Congress Votes to Repeal Medicare SGR

Source: Clinical Oncology News

The Senate voted Tuesday night to repeal the sustainable growth rate (SGR) formula for calculating healthcare provider reimbursements through Medicare, in a 92-8 decision that oncology associations are praising as historic and long overdue.

H.R. 2, the Medicare Access and CHIP Reauthorization Act of 2015, also garnered 392 votes in the House of Representatives, marking unprecedented bipartisan cooperation on an issue that has been a sore point for physicians for nearly two decades.

The SGR formula became the law in the Balanced Budget Act of 1997. In an attempt to control physician spending, the complex formula tied provider reimbursements to GDP. In practice, SGR resulted in unsustainable cuts to Medicare reimbursements, prompting Congress to pass short-term legislative fixes each year to stop the reductions mandated by the formula. These patches have cost Congress $170 billion since 2003.

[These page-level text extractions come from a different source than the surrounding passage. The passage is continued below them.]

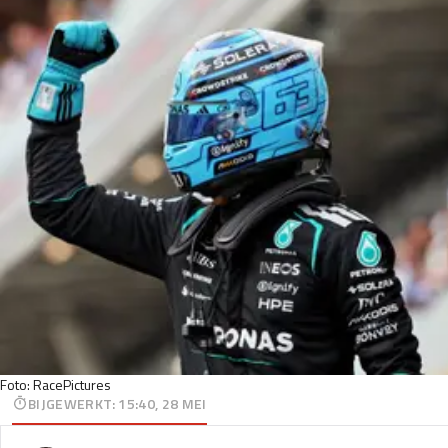
Foto: RacePictures
BIJGEWERKT
:
15:40, 28 MEI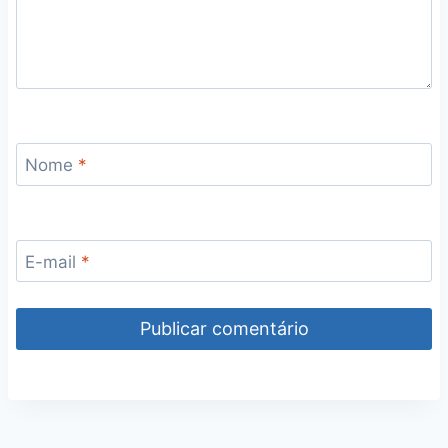
Nome
*
E-mail
*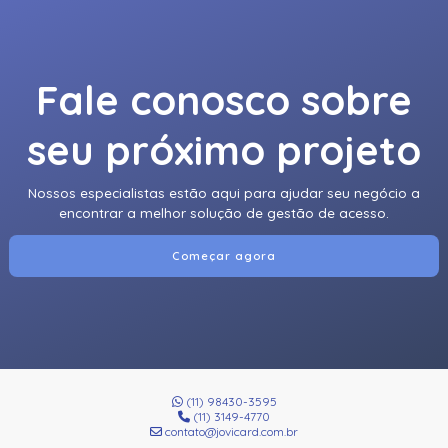
Fale conosco sobre
seu próximo projeto
Nossos especialistas estão aqui para ajudar seu negócio a
encontrar a melhor solução de gestão de acesso.
Começar agora
(11) 98430-3595
(11) 3149-4770
contato@jovicard.com.br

Doing away with SGR, H.R. 2 “ensures a 5-year period of stable annual updates of 0.5 percent to transition to a new system,” one that will “[move] Medicare away from a volume-based system towards one that rewards value,” according to the sponsors of the bill.

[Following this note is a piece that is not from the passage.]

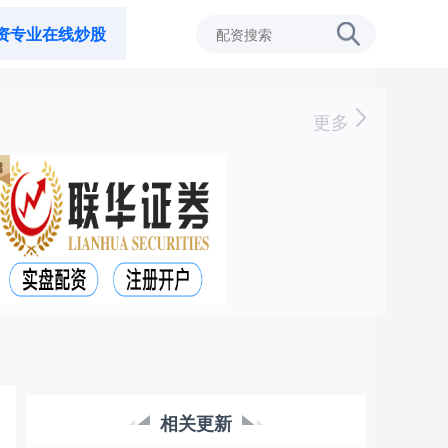
资专业在线炒股
更多
相关更新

Peter Paul Yu, MD, FACP, FASCO, the president of the American Society of Clinical Oncology, praised the vote as “courageous,” characterizing it as “a vote for the millions of patients with cancer who depend on Medicare to help them fight their disease.”

Not everyone is pleased with the vote. John Graham, a senior fellow at the National Center for Policy Analysis, a non-partisan think tank based in Dallas, acknowledged in a report that SGR is an ineffective formula for determining Medicare reimbursements, but criticized H.R. 2 as a “poor fix” that “would break the promise of fiscal responsibility made by both Republicans and Democrats and add $500 billion to the national debt over the next twenty years.”

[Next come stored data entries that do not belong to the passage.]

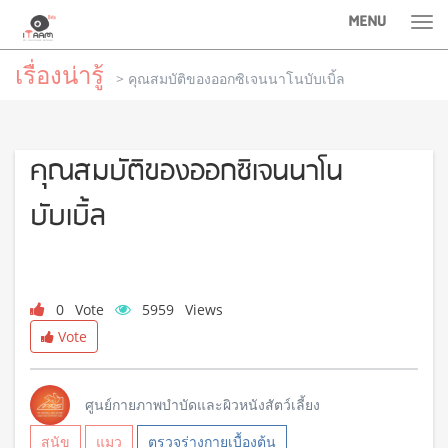
MENU
Tog
nav
เรื่องน่ารู้
> คุณสมบัติของออกซิเจนนาโนบับเบิ้ล
คุณสมบัติของออกซิเจนนาโน
บับเบิ้ล
0
Vote
5959
Views
Vote
ศูนย์กายภาพบำบัดและผิวหนังสัตว์เลี้ยง
สุนัข
แมว
ตรวจร่างกายเบื้องต้น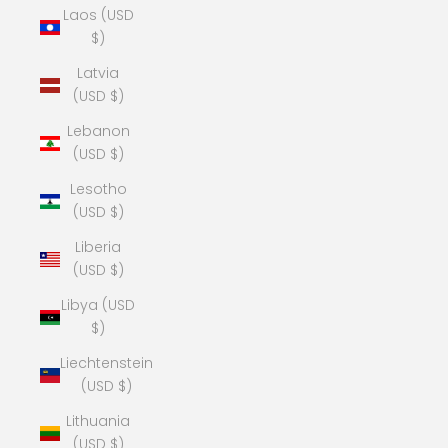
Laos (USD
$)
Latvia
(USD $)
Lebanon
(USD $)
Lesotho
(USD $)
Liberia
(USD $)
Libya (USD
$)
Liechtenstein
(USD $)
Lithuania
(USD $)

However, Steven L. D’Amato, BSPharm, BCOP, the president of the Association of Community Cancer Centers, lauded the vote in a statement as “a long-awaited critical step in the right direction, restoring stability for physicians serving Medicare patients in communities across the country.”

The Obama administration has also expressed strong support for H.R. 2. A statement released last month by the Office of Management and Budget stated that the bill would “reform the flawed Medicare physician payment system to incentivize quality and value.”